*** Supplied entries Section Begins ***
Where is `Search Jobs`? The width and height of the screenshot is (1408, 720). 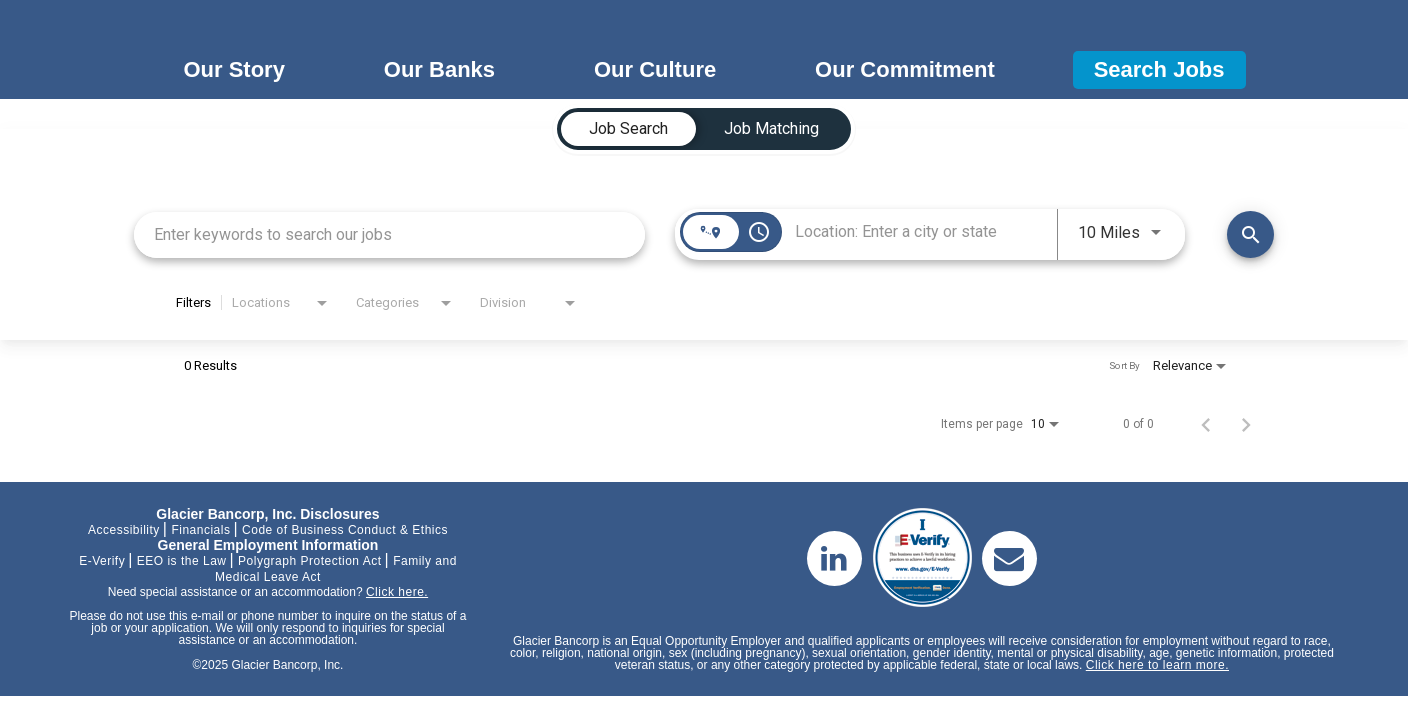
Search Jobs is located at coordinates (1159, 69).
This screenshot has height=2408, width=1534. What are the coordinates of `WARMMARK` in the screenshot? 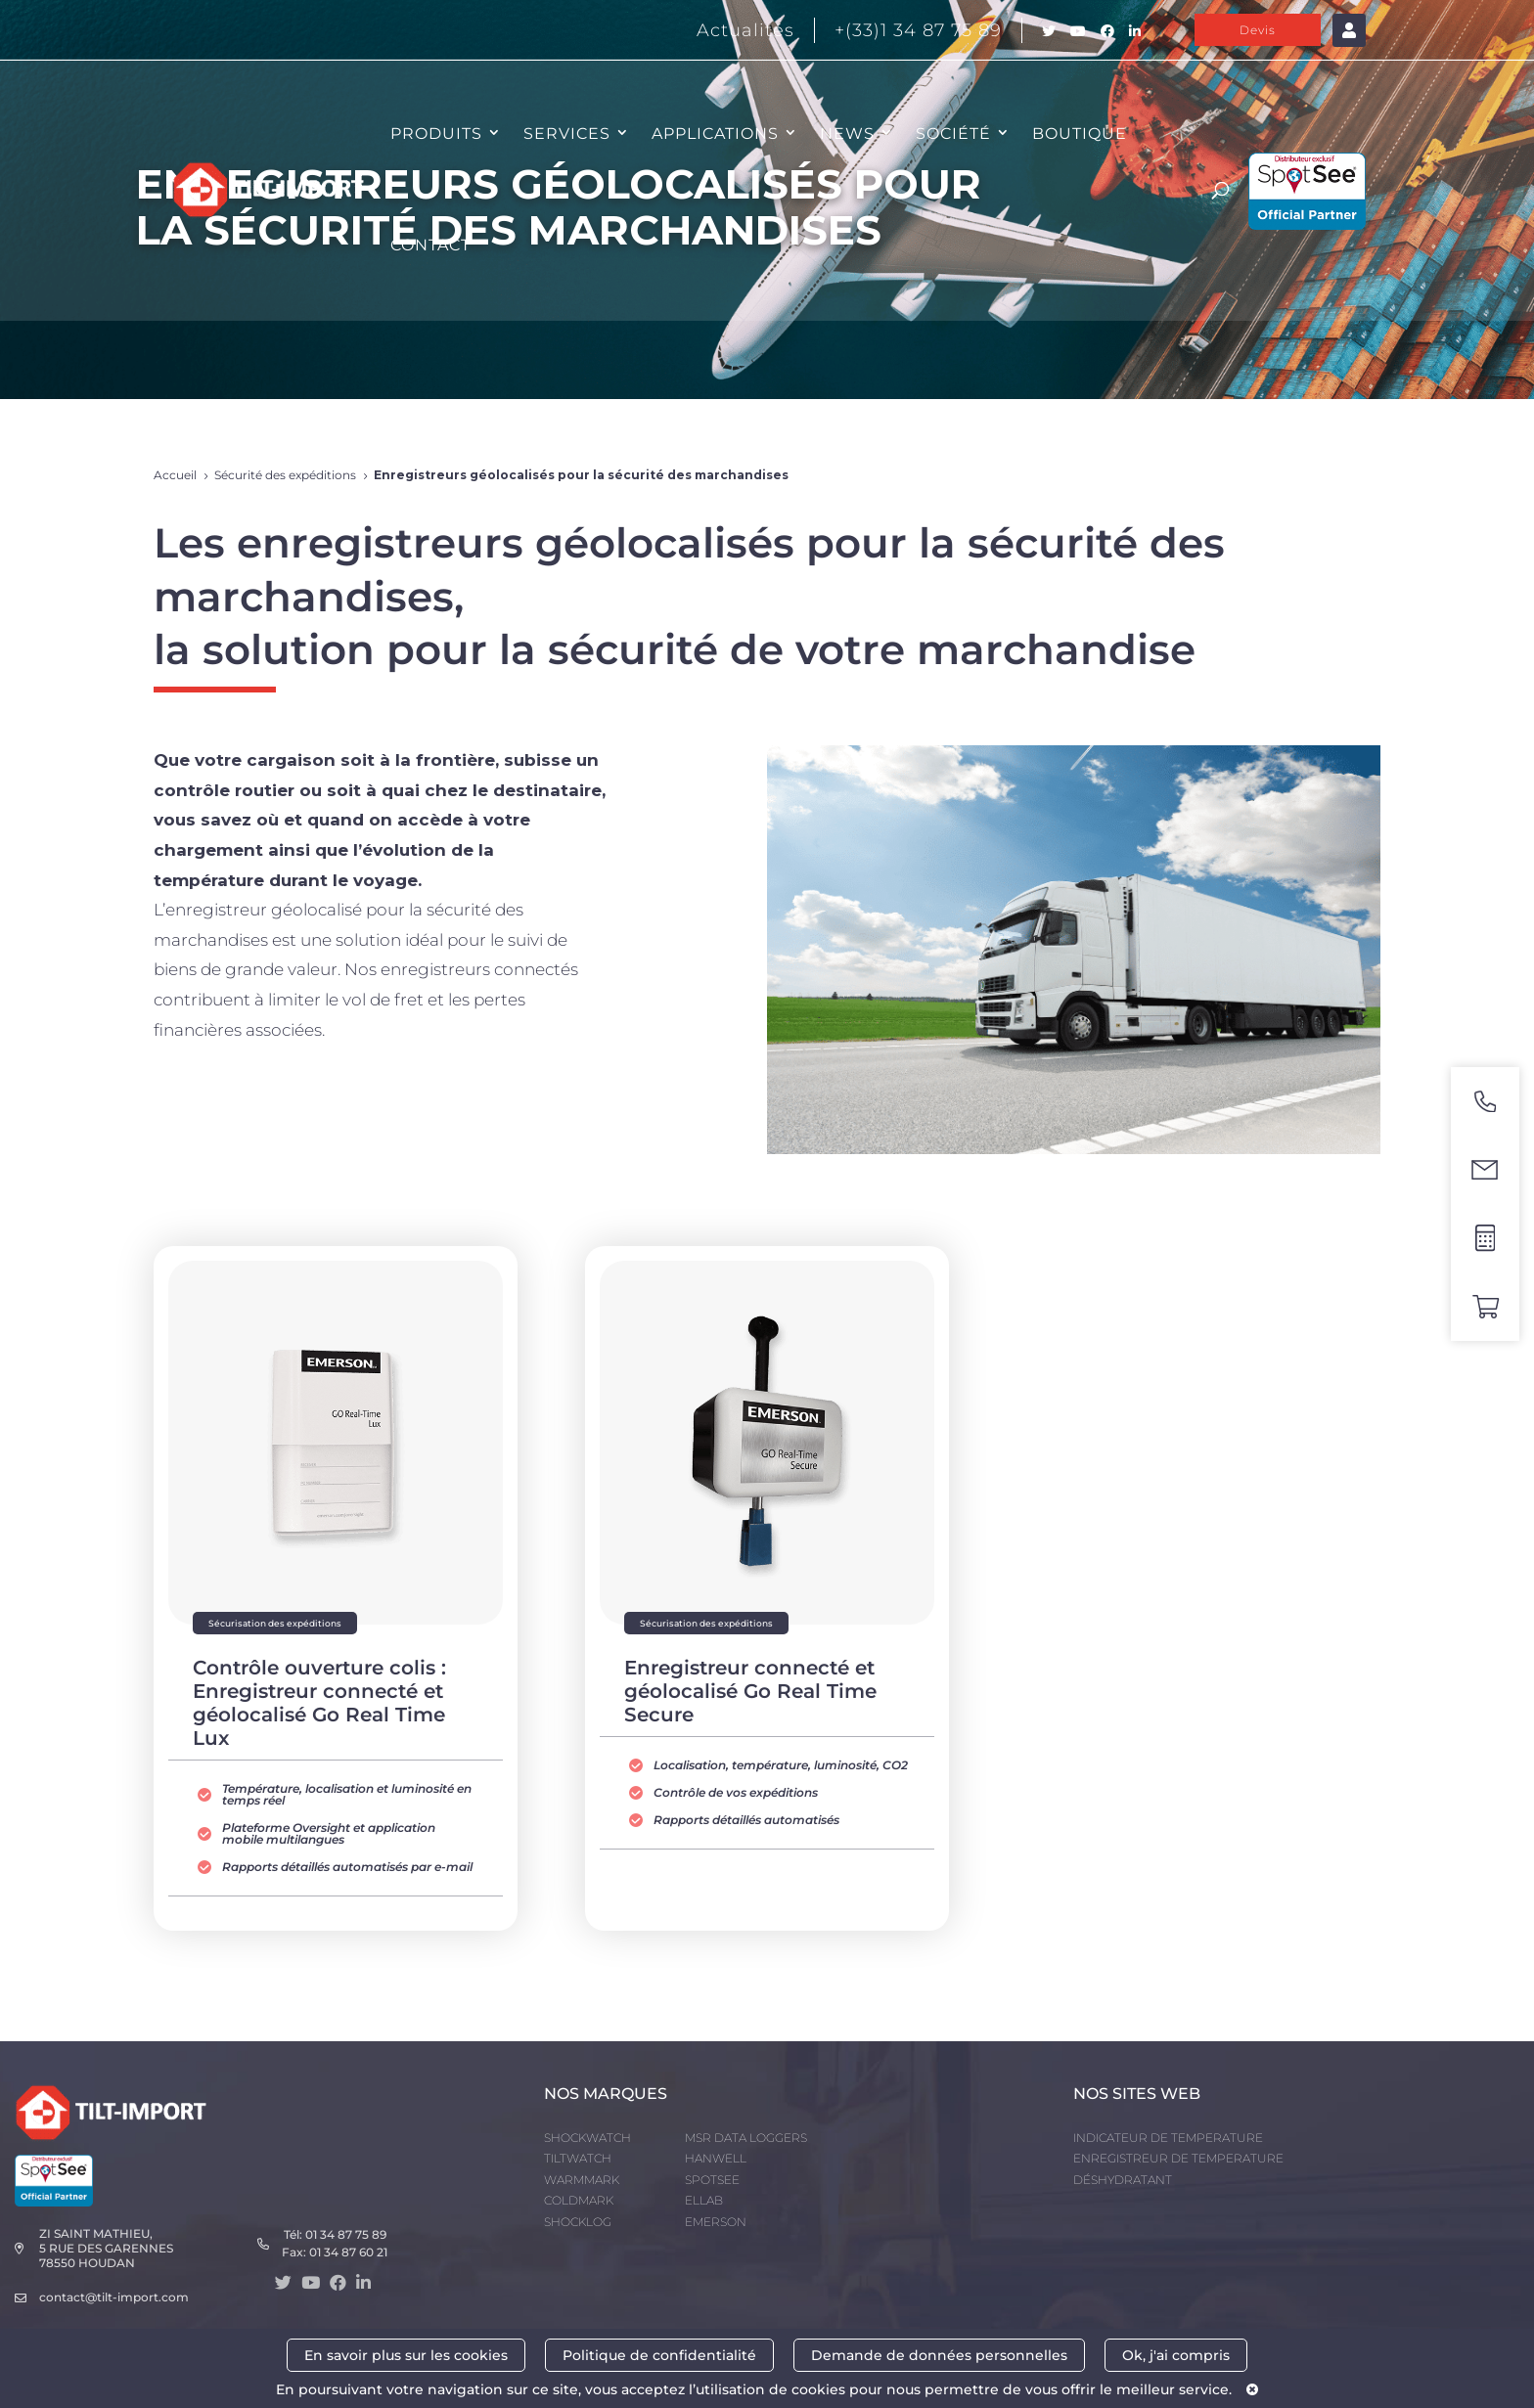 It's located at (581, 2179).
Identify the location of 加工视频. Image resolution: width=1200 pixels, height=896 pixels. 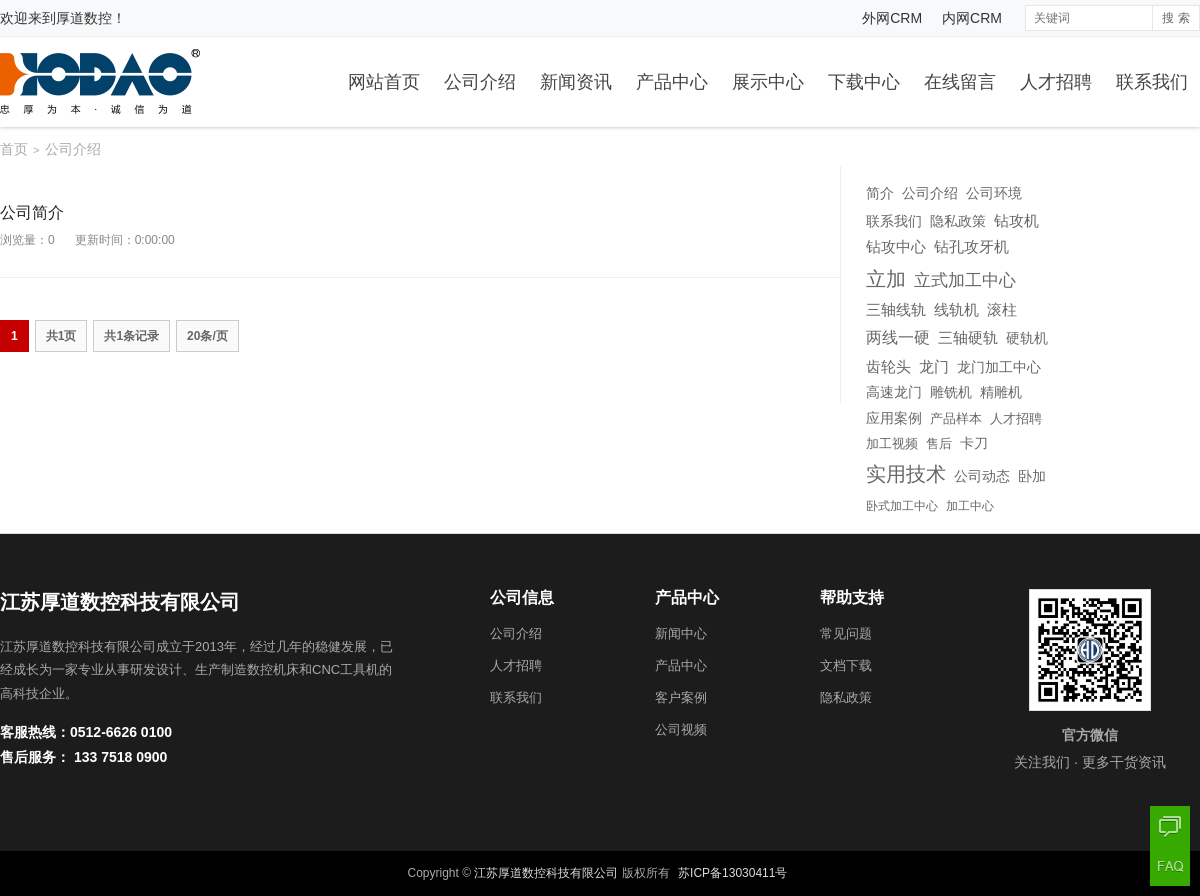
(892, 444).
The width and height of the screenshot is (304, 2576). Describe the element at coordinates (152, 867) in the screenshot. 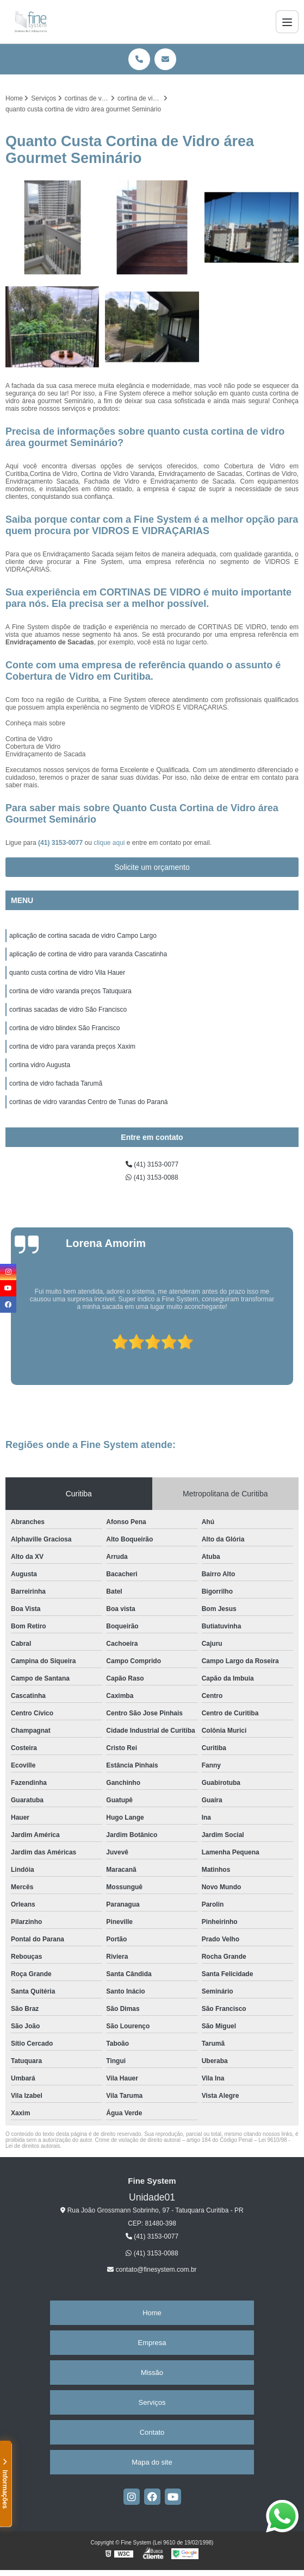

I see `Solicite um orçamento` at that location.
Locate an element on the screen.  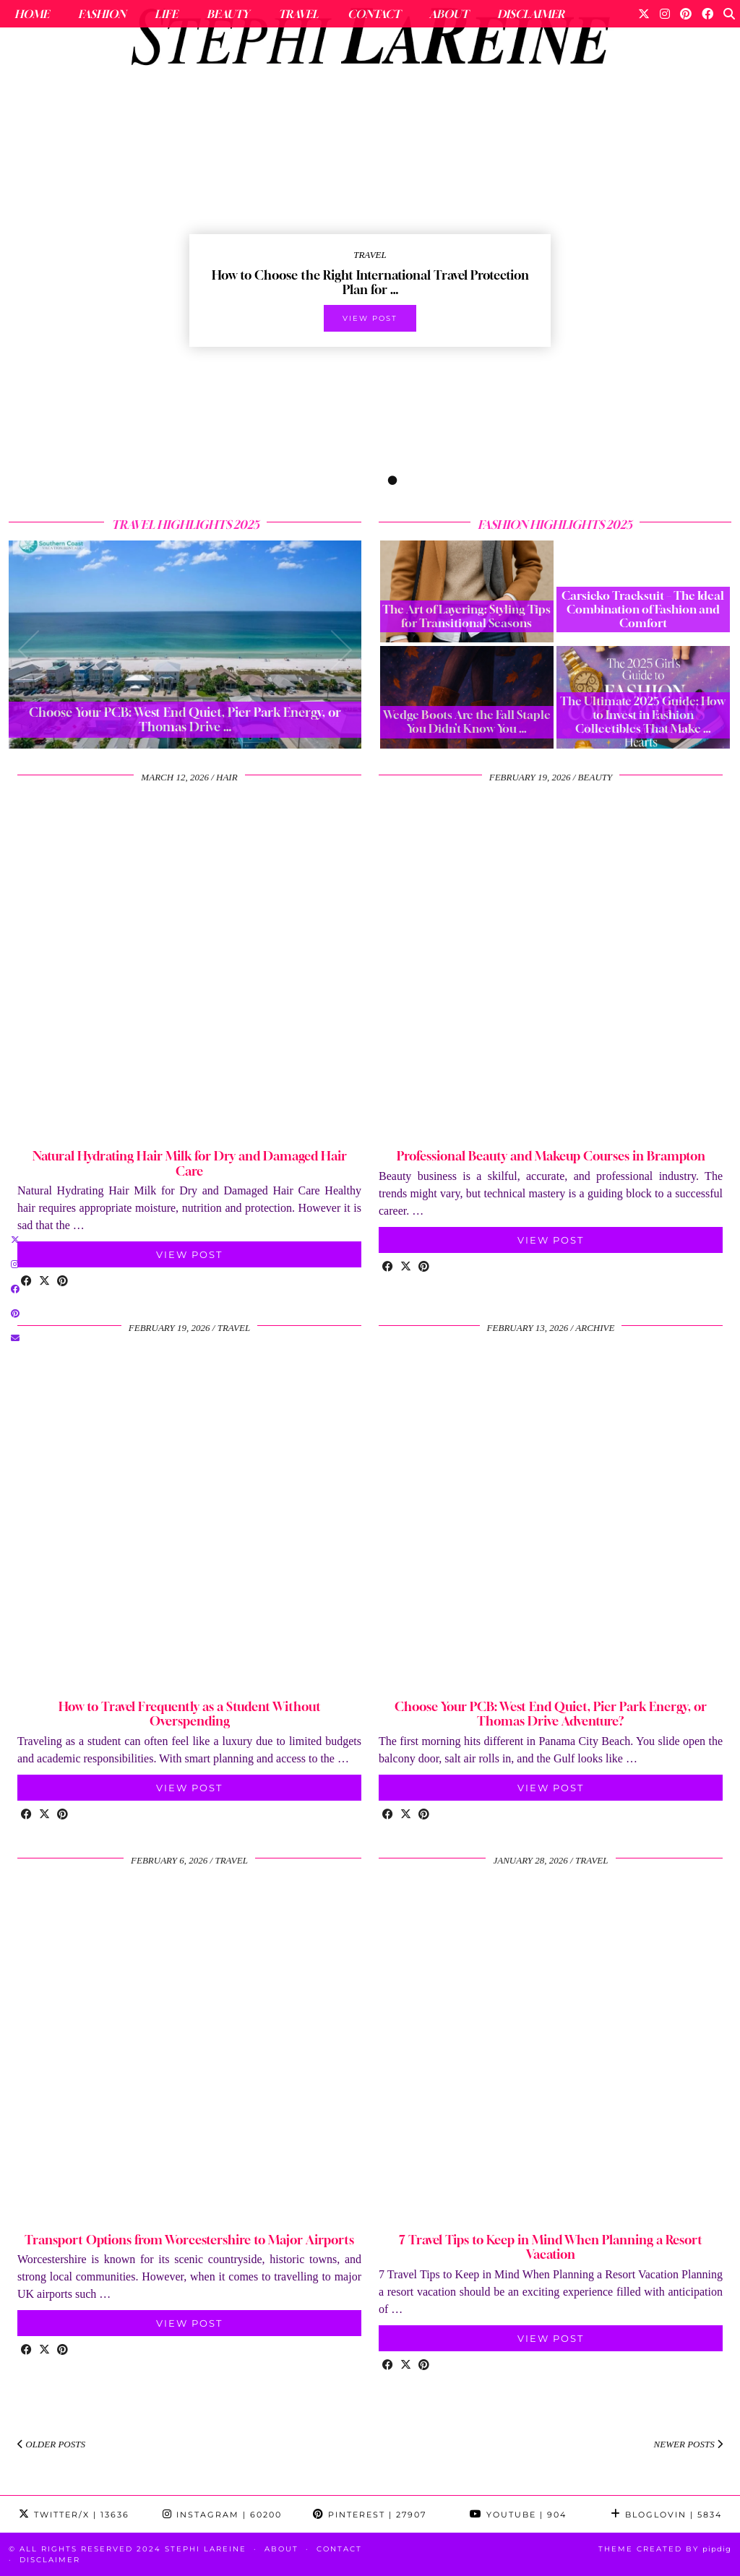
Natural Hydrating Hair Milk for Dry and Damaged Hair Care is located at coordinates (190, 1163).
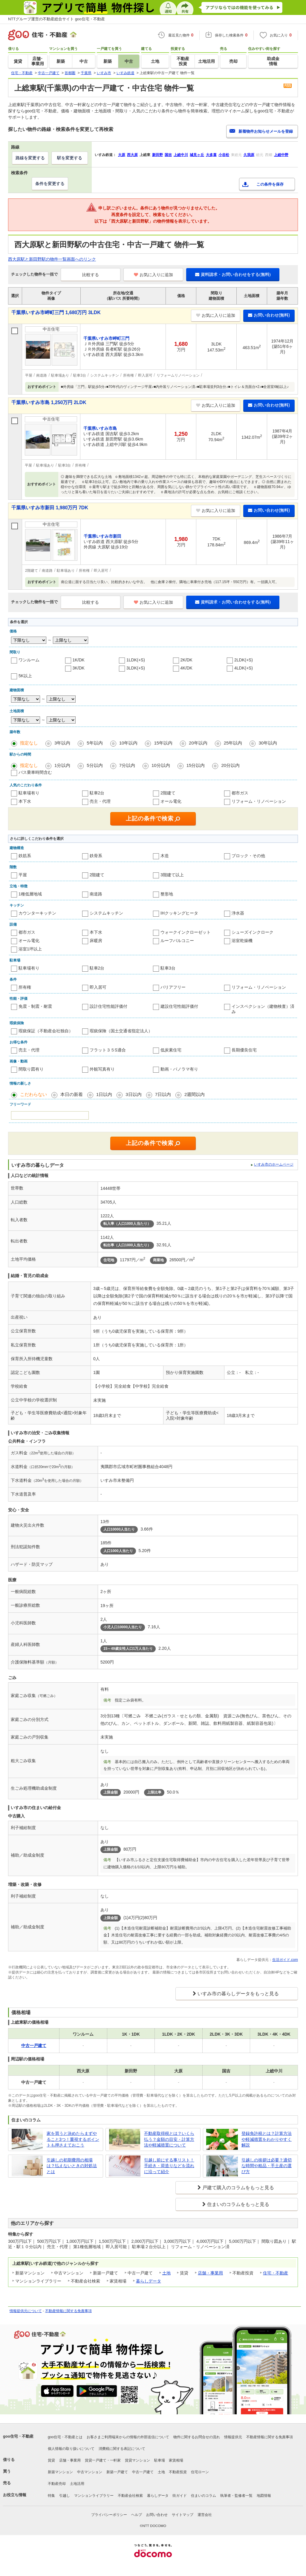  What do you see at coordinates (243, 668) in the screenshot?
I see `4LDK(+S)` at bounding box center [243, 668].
*** Supplied entries Section Ends ***
● Your assignment
Find the line with "The width and height of the screenshot is (304, 2576)." in the listing and extract it and all lines after it through the end, exactly, without the pictures.

● Reply
The width and height of the screenshot is (304, 2576). Describe the element at coordinates (152, 867) in the screenshot. 

I see `Solicite um orçamento` at that location.
Locate an element on the screen.  
Natural Hydrating Hair Milk for Dry and Damaged Hair Care is located at coordinates (190, 1163).
  What do you see at coordinates (243, 668) in the screenshot?
I see `4LDK(+S)` at bounding box center [243, 668].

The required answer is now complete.